Il programma è una panoramica sul cinema una volta definito “di confine” ma in realtà i confini si stanno ampliando, si tratta di cinema europeo e non solo…
“I confini stanno cambiando in continuazione: quando si compra un atlante geografico non si sa mai se e per quanto tempo i confini disegnati rimarranno tali. Con questo tipo di cinema secondo me si raccontano, in maniera veramente molto ravvicinata, tutti i cambiamenti di questi confini, ma soprattutto i cambiamenti che sono conseguenza dello spostamento dei confini. È un festival che, nonostante contenga anche retrospettive, momenti di approfondimento storico, di singoli autori, di singole tematiche, si sposta molto sul contemporaneo”.
“Il contemporaneo è molto presente soprattutto nel mondo dei documentari, che ci raccontano delle realtà, anche struggenti, anche dolenti, sempre in maniera filtrata attraverso gli occhi degli artisti, ma che non ci allontanano mai da questi mondi.

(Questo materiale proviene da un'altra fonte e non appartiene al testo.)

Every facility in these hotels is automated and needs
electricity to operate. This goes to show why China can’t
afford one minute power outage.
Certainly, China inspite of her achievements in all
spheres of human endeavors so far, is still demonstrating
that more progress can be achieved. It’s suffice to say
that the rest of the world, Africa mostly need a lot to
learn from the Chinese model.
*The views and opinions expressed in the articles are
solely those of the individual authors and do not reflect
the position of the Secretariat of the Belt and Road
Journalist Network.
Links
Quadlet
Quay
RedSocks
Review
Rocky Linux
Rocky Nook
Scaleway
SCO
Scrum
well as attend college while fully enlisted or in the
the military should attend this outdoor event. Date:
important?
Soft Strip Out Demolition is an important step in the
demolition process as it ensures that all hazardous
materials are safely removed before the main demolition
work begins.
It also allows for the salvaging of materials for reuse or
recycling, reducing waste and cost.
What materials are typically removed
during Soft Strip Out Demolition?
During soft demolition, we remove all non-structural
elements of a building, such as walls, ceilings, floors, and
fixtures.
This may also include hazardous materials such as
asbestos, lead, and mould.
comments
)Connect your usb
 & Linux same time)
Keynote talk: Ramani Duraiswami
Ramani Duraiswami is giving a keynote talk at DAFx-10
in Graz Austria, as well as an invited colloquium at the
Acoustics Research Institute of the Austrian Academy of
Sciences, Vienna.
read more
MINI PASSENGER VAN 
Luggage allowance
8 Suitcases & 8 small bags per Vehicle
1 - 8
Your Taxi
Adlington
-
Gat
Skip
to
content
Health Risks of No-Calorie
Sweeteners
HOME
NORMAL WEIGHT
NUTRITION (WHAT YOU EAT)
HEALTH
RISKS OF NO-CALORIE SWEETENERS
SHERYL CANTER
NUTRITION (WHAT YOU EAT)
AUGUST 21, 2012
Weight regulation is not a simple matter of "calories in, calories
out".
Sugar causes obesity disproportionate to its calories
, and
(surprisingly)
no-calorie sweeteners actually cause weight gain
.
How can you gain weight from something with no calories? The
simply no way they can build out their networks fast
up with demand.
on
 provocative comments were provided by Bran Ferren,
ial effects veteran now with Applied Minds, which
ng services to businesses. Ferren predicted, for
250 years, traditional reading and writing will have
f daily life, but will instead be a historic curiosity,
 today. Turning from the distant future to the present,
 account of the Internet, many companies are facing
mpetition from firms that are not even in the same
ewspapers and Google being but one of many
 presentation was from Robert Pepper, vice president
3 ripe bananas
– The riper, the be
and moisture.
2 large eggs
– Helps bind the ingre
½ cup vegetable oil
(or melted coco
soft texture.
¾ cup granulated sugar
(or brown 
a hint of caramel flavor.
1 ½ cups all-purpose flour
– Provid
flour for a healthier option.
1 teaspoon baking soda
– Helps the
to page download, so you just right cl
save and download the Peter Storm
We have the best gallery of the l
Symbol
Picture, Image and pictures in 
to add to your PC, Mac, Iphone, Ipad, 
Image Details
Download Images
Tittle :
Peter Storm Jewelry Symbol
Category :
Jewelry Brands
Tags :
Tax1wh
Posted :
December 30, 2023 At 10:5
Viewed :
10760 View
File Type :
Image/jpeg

Li raccontano senza paura, con molto coraggio, usando gli strumenti del cinema”.
La giornata di chiusura coincide con il Giorno della Memoria, e prevede la proiezione di un film dedicato alla Shoah, e anche in questo caso con un'ottica totalmente differente…
È un grandissimo film, “La zona di interesse” di Jonathan Glazer, che tra l'altro sarà nelle sale in Italia grazie a Wonder Pictures. È un film già premiato al Festival di Cannes, ha vinto tanti premi, e anche lì si racconta la Shoah soprattutto attraverso il suono: il film è tutto ambientato in una tenuta del direttore del campo di concentramento di Auschwitz, dove seguiamo la banalità della vita quotidiana di una famiglia che allora abitava veramente a pochi metri da quel terribile inferno, e solo con il suono intuiamo una realtà che non è quella di una semplice casa, bella, col giardino. È, se vogliamo, un accostamento impossibile, ma perché è impossibile anche raccontare la Shoah, e forse questa è la scommessa che ha vinto questo film, cioè raccontare il mondo che le stava accanto, è uno dei modi in cui è possibile raccontare ciò che è indicibile”.